2010, Cinema, Críticas

Bravura Indômita (2010)

Os Coen pisam num terreno menos excêntrico e mais tradicionalista nessa bem sucedida homenagem que traz consigo a revitalização do gênero western


Quando Clint Eastwood dirigiu e protagonizou Os Indomáveis, belíssima homenagem ao seu padrinho Sergio Leone, parecia que o gênero western se firmaria novamente nos cinemas com todo o seu brilhantismo e popularidade. Porém, a escassez dos anos seguintes fez com que os fãs do gênero trocassem as estreias da tela grande pelos clássicos nas prateleiras. Ver faroeste se tornou algo nostálgico, era reviver um gênero sem representantes atuais. Os diretores e roteiristas Joel e Ethan Coen, que em Onde os Fracos Não Têm Vez adaptaram a estrutura do gênero para a atualidade, dessa vez pisam pra valer, com seu Bravura Indômita, no terreno que consagrou John Ford.

A nova adaptação do livro de Charles Portis é fiel à estrutura que sempre constituiu o cinema “bang-bang”. Desde a vingança familiar e o caçador de recompensas com passado obscuro até as paisagens deslumbrantes e a trilha de pianos com violino. Todos são presentes. Um destaque especial, aliás, para essa última. Carter Burnwell faz um magnífico trabalho de composição sonora no filme. Recuperando todo o espírito das trilhas de faroeste, cujo maior representante é ninguém menos que Ennio Morricone, o compositor conquista seu lugar. No tema principal Wicked flee, Burnwell consolida todo o otimismo e persistência da jovem Mattie Ross em busca da honra seu pai. Isso tudo sem deixar de lado a decadência e depressão de uma cidade negligenciada pela lei.

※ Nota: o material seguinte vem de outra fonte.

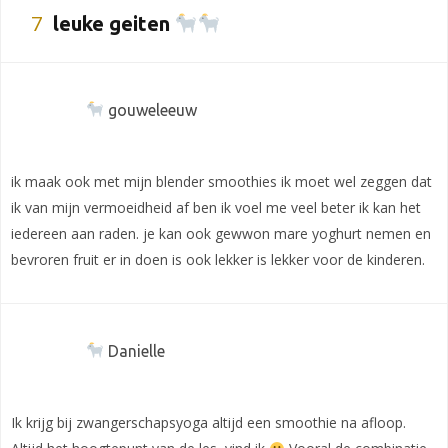
7
leuke geiten
gouweleeuw
ik maak ook met mijn blender smoothies ik moet wel zeggen dat
ik van mijn vermoeidheid af ben ik voel me veel beter ik kan het
iedereen aan raden. je kan ook gewwon mare yoghurt nemen en
bevroren fruit er in doen is ook lekker is lekker voor de kinderen.
Danielle
Ik krijg bij zwangerschapsyoga altijd een smoothie na afloop.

No roteiro de Bravura, os Coen tornam menos evidente o humor ácido pelo qual são conhecidos, mas mantém os diálogos rápidos, inusitados e saborosos (vide a cena da negociação dos pôneis) que usaram com excelência em Queime Depois de Ler e Um Homem Sério. A fotografia de Roger Deakins (Dúvida, Um Sonho de Liberdade) expressa alto conhecimento de técnica e pitadas bem dosadas de ousadia. A cena de apresentação de Rooster Cogburn (Jeff Bridges) no tribunal é um exemplo. O fotógrafo utiliza o artifício da apresentação fracionada do personagem, deixando o espectador curioso sobre o tipo que virá a conhecer. Ainda com belíssimos travellings e planos gerais, bastante usados, Deakins consegue imergir totalmente o espectador na natureza selvagem retratada. As sucessivas sequências de diálogo entre Rooster e Mattie e as mudanças de clima (neve, sol) passam o desgaste e desolação dos protagonistas viajando com poucas esperanças de êxito em seu objetivo.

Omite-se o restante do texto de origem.